# Problem details:
If a line in the records below holds the word "label", copy it.

# Data supplied:

..........

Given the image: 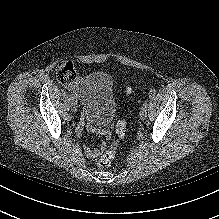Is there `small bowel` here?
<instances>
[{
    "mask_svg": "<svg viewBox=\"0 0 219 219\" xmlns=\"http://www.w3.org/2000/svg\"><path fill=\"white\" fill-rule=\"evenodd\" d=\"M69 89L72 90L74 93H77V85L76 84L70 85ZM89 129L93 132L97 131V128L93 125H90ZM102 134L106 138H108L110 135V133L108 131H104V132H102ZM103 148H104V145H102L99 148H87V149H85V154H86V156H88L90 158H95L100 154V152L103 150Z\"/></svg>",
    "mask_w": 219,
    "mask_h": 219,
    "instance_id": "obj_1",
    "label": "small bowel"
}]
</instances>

..........

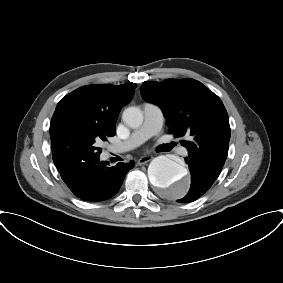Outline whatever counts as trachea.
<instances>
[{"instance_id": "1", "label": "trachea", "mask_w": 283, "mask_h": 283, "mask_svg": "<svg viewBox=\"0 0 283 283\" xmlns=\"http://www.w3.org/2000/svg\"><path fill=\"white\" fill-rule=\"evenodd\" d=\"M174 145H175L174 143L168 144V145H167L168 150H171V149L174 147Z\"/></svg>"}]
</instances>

..........

# Exercise output:
    "label": "small bowel"
[{"instance_id": "1", "label": "trachea", "mask_w": 283, "mask_h": 283, "mask_svg": "<svg viewBox=\"0 0 283 283\" xmlns=\"http://www.w3.org/2000/svg\"><path fill=\"white\" fill-rule=\"evenodd\" d=\"M174 145H175L174 143L168 144V145H167L168 150H171V149L174 147Z\"/></svg>"}]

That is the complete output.